Hilaire Belloc was born just outside Paris to an English mother and a French father. Belloc’s father died early and the young boy was brought back to and educated in England. As a teenager in England, yet still a French citizen, Belloc was required to do military service in the French army. Having completed this he returned to England and was accepted as a student at Oxford from whence he graduated with distinction.

He was a lifelong friend of both GK Chesterton and George Bernard Shaw and was constantly at odds, in a literary criticism sense, with HG Wells, with whom he profoundly disagreed. Belloc was a convinced and committed Roman Catholic and almost everything he has ever written tends to be coloured by his religious beliefs. He was hugely prolific, wrote children’s’ books, histories, essays and poetry and contributed an enormous amount to the literary an intellectual life of the early twentieth century.
‘Tarantella ‘ is a mysterious poem which, on the surface seems to be simply the author reminiscing about a romantic time spent with a romantic partner in the ‘High Pyrenees’, perhaps a long time ago.
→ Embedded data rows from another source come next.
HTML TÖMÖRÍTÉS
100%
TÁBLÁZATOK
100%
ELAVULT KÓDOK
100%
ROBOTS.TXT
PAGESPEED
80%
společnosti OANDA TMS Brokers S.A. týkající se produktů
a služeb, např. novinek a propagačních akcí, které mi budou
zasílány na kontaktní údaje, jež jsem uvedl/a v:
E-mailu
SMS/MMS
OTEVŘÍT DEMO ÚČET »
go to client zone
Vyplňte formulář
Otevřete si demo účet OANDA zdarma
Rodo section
The stamp of the dancer’s staccato feet, the precise turning, the swirling, the hand clapping, insistent, rackety-clack, still bright and fresh in the author”s eye, as if it had just happened.
‘Remember, Miranda?’
And then that return to ice-cold reality. The man’s mind has created this warm, flamenco laced memory, with its heat, its wine, its drunken muleteers. It is a flash, a split second of the mind mysteriously chock full of of hours, of times past precisely rendered, but lost now, like the snow that fell yesterday.
The woman has gone, the time is fled, and age creeps implacably on. A bleak enough future, do you think, to justify that last verse?.I wonder…There are indeed mysteries here…
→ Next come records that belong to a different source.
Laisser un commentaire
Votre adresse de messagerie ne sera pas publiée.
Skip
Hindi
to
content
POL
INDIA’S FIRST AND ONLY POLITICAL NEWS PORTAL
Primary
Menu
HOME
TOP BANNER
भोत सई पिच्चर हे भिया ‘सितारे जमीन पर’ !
Why are the muleteers not paying? Why the crashing on the door? Why (apparently) has the Inn itself ceased to exist?
Mules pull guns in the high Pyrenees.Guns are for killing people. Soldiers were also muleteers and when the day was over, in a conquered town, they looted. Doors crashed open, houses were robbed and women raped..They paid for nothing and if the locals did not do their bidding, they were shot. So the ladies danced and stamped their feet because they had no choice in the matter. And when the soldiery finally left they burnt the place to the ground lest it prove an advantage to the enemy.
Perhaps this is a bleak place now and abandoned because for the locals, the grief was simply too much to bear.What do you think?